A Phase II Study to Evaluate the Safety and Efficacy of Defibrotide and Changes in Plasma Biomarkers in Sickle Cell Disease-Related Acute Chest Syndrome (IND 127812)

Background: Acute Chest Syndrome (ACS) is the greatest contributor to the morbidity and mortality of Sickle Cell Disease (SCD) patients with a rate of 12.8 cases per 100 patient-years. The mortality rates of ACS are 4 times higher in adults than in children (Vichinsky et al, Blood, 1997). The root cause of ACS in SCD is related to endothelial dysfunction (Paul et al, European Journal of Hematology 2011). While existing therapies target infection, inflammation, and alveolar hypoxia, they do not address endothelial dysfunction, a major contributor to SCD associated ACS. Defibrotide is a polydisperse mixture of predominantly single stranded oligonucleotides derived from porcine intestinal mucosa. Several pre-clinical studies indicate that defibrotide primarily protects endothelium, particularly in small vessels, and reduces endothelial cell injury (Falanga et al, Leukemia, 2003) (Cairo/Cooke et al, British Journal of Haematology 2020). In a randomized phase III study, a decrease in incidence of SOS/VOD was observed in pediatric hematopoietic stem cell transplantation patients who received prophylactic defibrotide (Corbacioglu et al, Lancet, 2012). We hypothesized that Defibrotide would be safe and well tolerated in children and adolescents with SCD-associated ACS.

Primary Aims: To determine the safety and efficacy of defibrotide in the treatment of patients with SCD-associated ACS.

Design/Methods: Patients with SCD- (Homozygous Hemoglobin S disease, Hemoglobin SC Disease or Hemoglobin Sβ^0/+ Thalassemia) associated ACS 2 to 40 years of age were enrolled. Defibrotide, generously supplied by Jazz Pharmaceuticals, was administered at 6.25 mg/kg IV Q6H (total daily dose 25 mg/kg/day) within 24 hours of consent and continued for 7 days or until the patient was discharged from hospital (IND 127812) (NCT 03805581). All patients were treated with current standard of care, including antibiotics, analgesics, oxygen, intravenous fluids, and packed red blood cells (PRBC)/exchange transfusion. Complete blood counts and coagulation studies were performed at baseline, day 7 and day 30, while chest radiograph (CXR), CT chest angiogram (CTA), pulmonary function test, and transthoracic echocardiogram were performed at baseline and 30 days after defibrotide was first given. Blood plasma was collected from patients at baseline, day 7, day 30, and age matched SCD patients without ACS and analyzed for biomarkers of inflammation through ELISA and Luminex multiplex assays and significance was calculated using two-tailed T tests.

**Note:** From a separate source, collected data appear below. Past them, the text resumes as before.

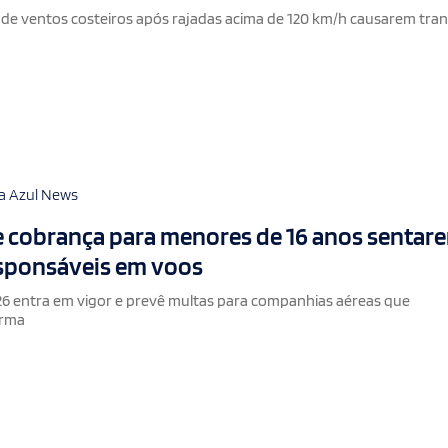
 de ventos costeiros após rajadas acima de 120 km/h causarem tra
a Azul News
e cobrança para menores de 16 anos sentar
esponsáveis em voos
6 entra em vigor e prevê multas para companhias aéreas que
orma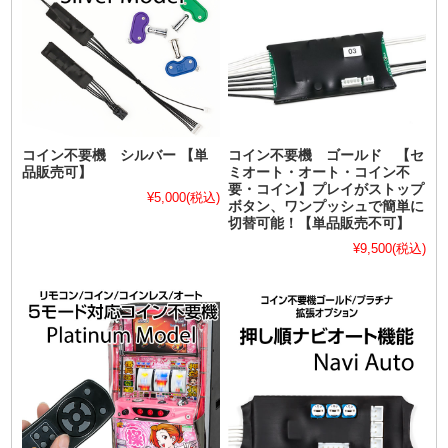
コイン不要機 シルバー 【単
コイン不要機 ゴールド 【セ
品販売可】
ミオート・オート・コイン不
要・コイン】プレイがストップ
¥5,000
(税込)
ボタン、ワンプッシュで簡単に
切替可能！【単品販売不可】
¥9,500
(税込)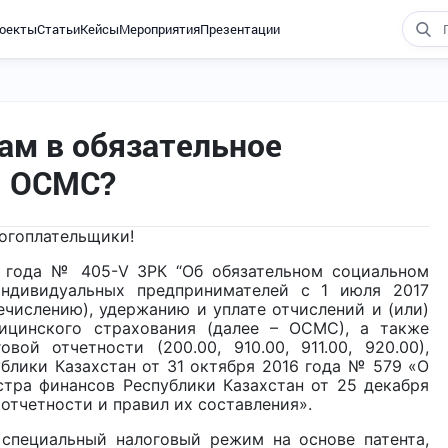
оекты
Статьи
Кейсы
Мероприятия
Презентации
ам в обязательное
- ОСМС?
огоплательщики!
5 года № 405-V ЗРК “Об обязательном социальном
индивидуальных предпринимателей с 1 июля 2017
ечислению), удержанию и уплате отчислений и (или)
ицинского страхования (далее – ОСМС), а также
ой отчетности (200.00, 910.00, 911.00, 920.00),
лики Казахстан от 31 октября 2016 года № 579 «О
тра финансов Республики Казахстан от 25 декабря
отчетности и правил их составления».
специальный налоговый режим на основе патента,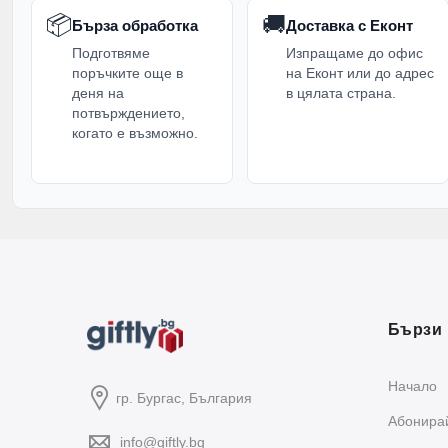
📦
🚚
Бърза обработка
Доставка с Еконт
Подготвяме
Изпращаме до офис
поръчките още в
на Еконт или до адрес
деня на
в цялата страна.
потвърждението,
когато е възможно.
Бързи 
Начало
гр. Бургас, България
Абонирай
info@giftly.bg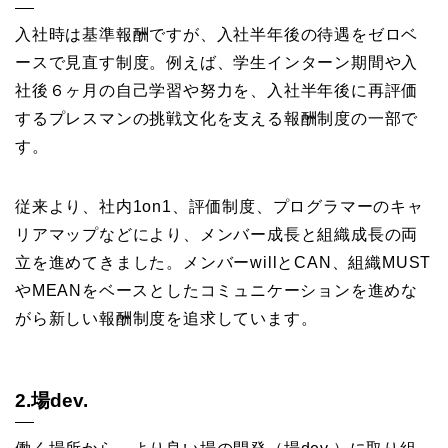
入社時は基準報酬ですが、入社半年後の待遇をゼロベ
ースで見直す制度。例えば、学生インターン期間や入
社後６ヶ月の自己学習や努力を、入社半年後に再評価
するプレスマンの挑戦文化を支える報酬制度の一部で
す。
従来より、社内1on1、評価制度、プログラマーのキャ
リアマップなどにより、メンバー成長と組織成長の両
立を進めてきました。メンバーwillとCAN、組織MUST
やMEANをベースとしたコミュニケーションを進めな
がら新しい報酬制度を追求しています。
2.場dev.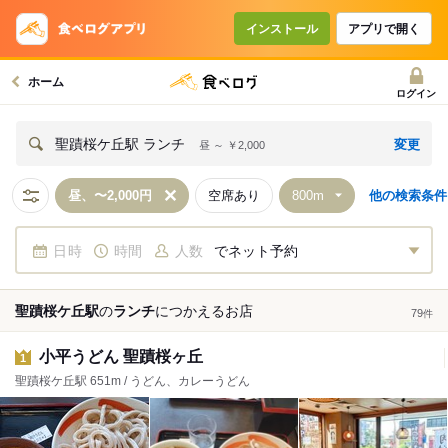
インストール
アプリで開く
ホーム
ログイン
変更
聖蹟桜ケ丘駅 ランチ
昼 ～ ￥2,000
昼、〜2,000円
空席あり
他の検索条件
日時
時間
人数
でネット予約
聖蹟桜ケ丘駅
の
ランチ
につかえる
お店
79
件
小平うどん 聖蹟桜ヶ丘
1
聖蹟桜ケ丘駅 651m / うどん、カレーうどん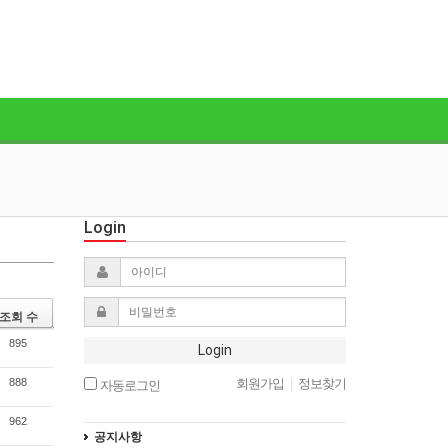
Login
조회 수
895
Login
888
회원가입
|
정보찾기
자동로그인
962
공지사항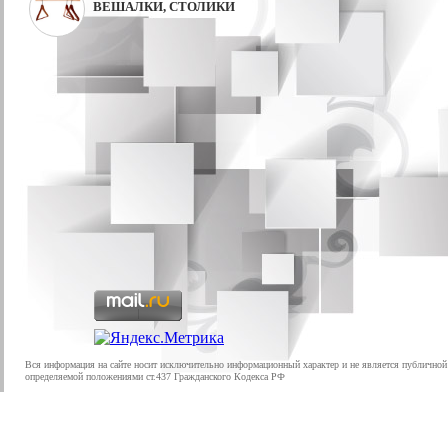
ВЕШАЛКИ, СТОЛИКИ
Вся информация на сайте носит исключительно информационный характер и не является публичной
определяемой положениями ст.437 Гражданского Кодекса РФ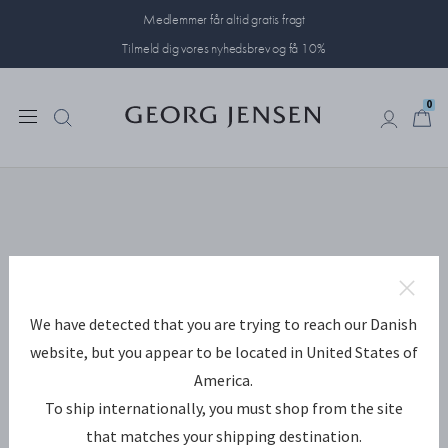
Medlemmer får altid gratis fragt
Tilmeld dig vores nyhedsbrev og få 10%
0
0
We have detected that you are trying to reach our Danish
website, but you appear to be located in United States of
America.
To ship internationally, you must shop from the site
that matches your shipping destination.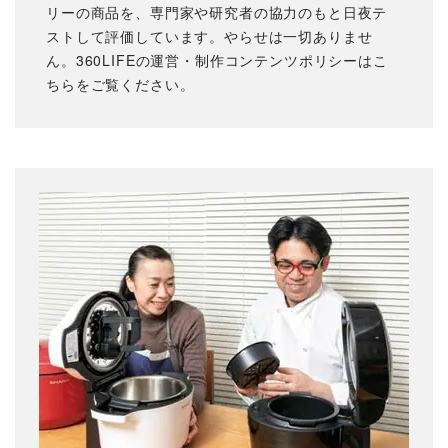
リーの商品を、専門家や研究者の協力のもと日夜テ
ストして評価しています。やらせは一切ありませ
ん。360LIFEの
運営・制作コンテンツポリシーはこ
ちら
をご覧ください。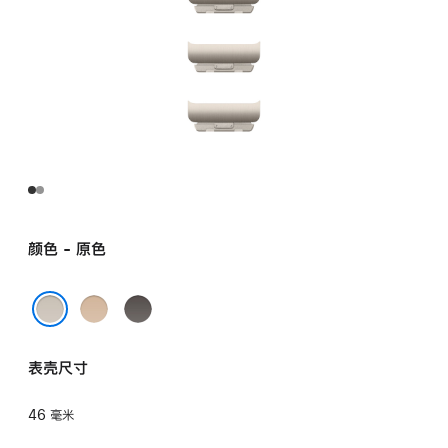
颜色 - 原色
金
石
色
板
原色
色
表壳尺寸
46 毫米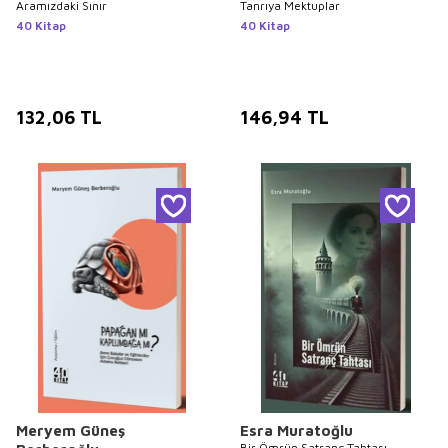
Aramızdaki Sınır
Tanrıya Mektuplar
40 Kitap
40 Kitap
132,06
TL
146,94
TL
Meryem Güneş
Esra Muratoğlu
Bir Ömrün Satranç Tahtası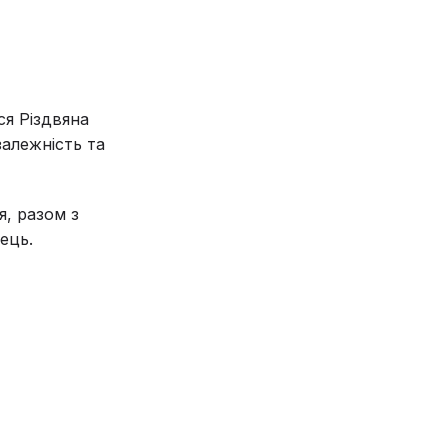
ся Різдвяна
залежність та
я, разом з
ець.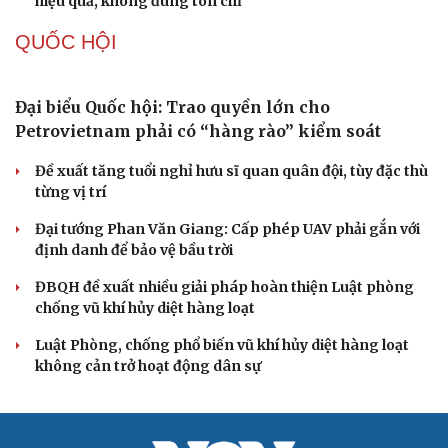
Thành tựu nhân quyền ở Việt Nam: Sự thật được
chứng minh qua những số liệu cụ thể
Thực tiễn vận hành chính quyền ba cấp bác bỏ mọi luận
điệu xuyên tạc
Thủ đoạn xuyên tạc mới trên không gian mạng thời AI
Tự cảnh giác trước tâm lý đám đông khi dùng mạng xã
hội
Khi mạng xã hội thành nơi phán xử
XÂY DỰNG, CHỈNH ĐỐN ĐẢNG
Đối ngoại linh hoạt dựa trên nền tảng chính trị
vững chắc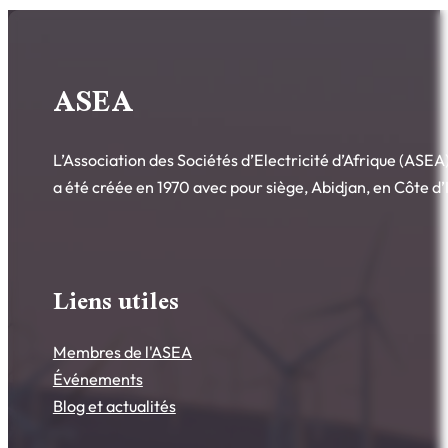
ASEA
L’Association des Sociétés d’Electricité d’Afrique (AS
a été créée en 1970 avec pour siège, Abidjan, en Côte d’
Liens utiles
Membres de l'ASEA
Événements
Blog et actualités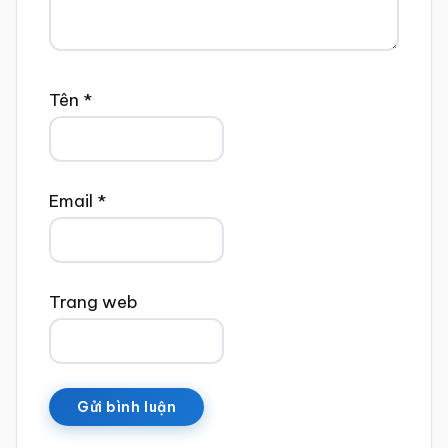
Tên
*
Email
*
Trang web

Results: We have enrolled 20 patients (median age 9.5 years) with a gender ratio of M/F 8/12. Patients had hemoglobin SS (n=14), hemoglobin Sβ^0/+ (n=2), or hemoglobin SC (n=4). The median doses of defibrotide per patient was 18.5 (range 6-28) and the average hospital admission length was 6.1 days (range 3-13 days). There were no serious adverse events possibly, probably, or directly related to defibrotide, as judged by investigators. Two patients had a grade I/II epistaxis that did not disrupt defibrotide’s course. Pulmonary infiltrate on CXR and/or CTA was the most common finding at diagnosis, detected in 18/20 study participants. Thirteen patients had fever as a presenting symptom, with an average fever duration of 2.8 days (range 1-6 days). Nine patients required O₂ supplementation, with an average duration of 4.1 days (range 2-7 days). Thirteen patients were treated with blood transfusions with a median of 1.9 units (PRBC unit was defined as 15ml/kg) transfused per patient (range, 1-5 units) and 1 patient underwent an exchange transfusion (Table 1). Soluble Intercellular Adhesion Molecule-1 (sICAM-1) was significantly elevated at the onset of ACS (p < 0.01) compared to control SCD plasma and was reduced by Day 30 after defibrotide treatment. Other markers of inflammation, including Angiopoetin-2 (Ang2), Interleukin-6 (IL-6), and Phospholipase A2-IIA (PLA2G2A) were elevated at baseline in patient plasma samples but were significantly decreased following defibrotide treatment (p < 0.05, 0.01, 0.01, respectively) (Figure 1).

Conclusion: Our data suggests that defibrotide is safe and well tolerated in SCD patients with ACS. sICAM-1, Ang2, IL-6, and PLA2G2A may serve as important biomarkers in SCD associated ACS. A randomized phase II/III multi-center clinical trial will need to be conducted to further investigate efficacy of defibrotide in patients with SCD-associated ACS.